=== Begin Enclosure ===

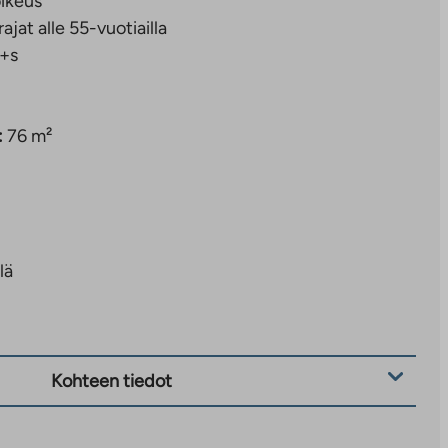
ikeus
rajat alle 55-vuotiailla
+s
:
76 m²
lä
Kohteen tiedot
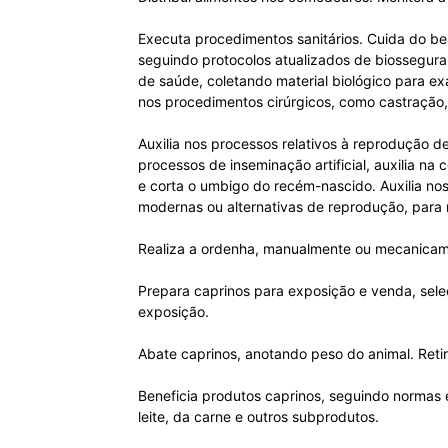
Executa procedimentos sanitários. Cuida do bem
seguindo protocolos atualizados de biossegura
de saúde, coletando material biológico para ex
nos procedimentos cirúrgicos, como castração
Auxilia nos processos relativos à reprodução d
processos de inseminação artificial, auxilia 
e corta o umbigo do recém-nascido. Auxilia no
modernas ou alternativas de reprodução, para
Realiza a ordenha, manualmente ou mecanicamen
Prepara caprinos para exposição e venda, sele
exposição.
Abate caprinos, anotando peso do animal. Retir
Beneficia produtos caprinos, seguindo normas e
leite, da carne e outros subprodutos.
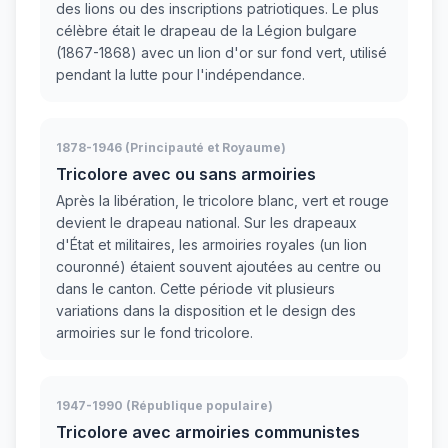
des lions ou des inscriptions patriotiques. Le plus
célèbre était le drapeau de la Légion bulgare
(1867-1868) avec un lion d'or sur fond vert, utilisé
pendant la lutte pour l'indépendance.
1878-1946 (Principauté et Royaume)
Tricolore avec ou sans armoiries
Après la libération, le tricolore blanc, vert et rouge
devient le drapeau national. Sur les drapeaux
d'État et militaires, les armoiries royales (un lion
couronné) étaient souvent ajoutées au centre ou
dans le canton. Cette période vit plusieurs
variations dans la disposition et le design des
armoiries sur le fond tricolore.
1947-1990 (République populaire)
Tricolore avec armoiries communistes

=== End Enclosure ===
=== Begin Enclosure ===

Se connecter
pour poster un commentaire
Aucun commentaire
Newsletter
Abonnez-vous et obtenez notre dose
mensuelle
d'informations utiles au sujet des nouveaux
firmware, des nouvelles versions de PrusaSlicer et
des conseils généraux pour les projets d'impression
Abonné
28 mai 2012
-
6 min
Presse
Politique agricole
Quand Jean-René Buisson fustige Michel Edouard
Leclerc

=== End Enclosure ===

▸ **WORK ITEM**: Copy the entries above exactly, but only the stretch from the line containing "nos procedimentos cirúrgicos, como castração" through the line containing "Tricolore avec armoiries communistes". Keep both end lines; drop the pictures.

▸ **ANSWER BOX**:
nos procedimentos cirúrgicos, como castração
Auxilia nos processos relativos à reprodução d
processos de inseminação artificial, auxilia 
e corta o umbigo do recém-nascido. Auxilia no
modernas ou alternativas de reprodução, para
Realiza a ordenha, manualmente ou mecanicamen
Prepara caprinos para exposição e venda, sele
exposição.
Abate caprinos, anotando peso do animal. Retir
Beneficia produtos caprinos, seguindo normas e
leite, da carne e outros subprodutos.
des lions ou des inscriptions patriotiques. Le plus
célèbre était le drapeau de la Légion bulgare
(1867-1868) avec un lion d'or sur fond vert, utilisé
pendant la lutte pour l'indépendance.
1878-1946 (Principauté et Royaume)
Tricolore avec ou sans armoiries
Après la libération, le tricolore blanc, vert et rouge
devient le drapeau national. Sur les drapeaux
d'État et militaires, les armoiries royales (un lion
couronné) étaient souvent ajoutées au centre ou
dans le canton. Cette période vit plusieurs
variations dans la disposition et le design des
armoiries sur le fond tricolore.
1947-1990 (République populaire)
Tricolore avec armoiries communistes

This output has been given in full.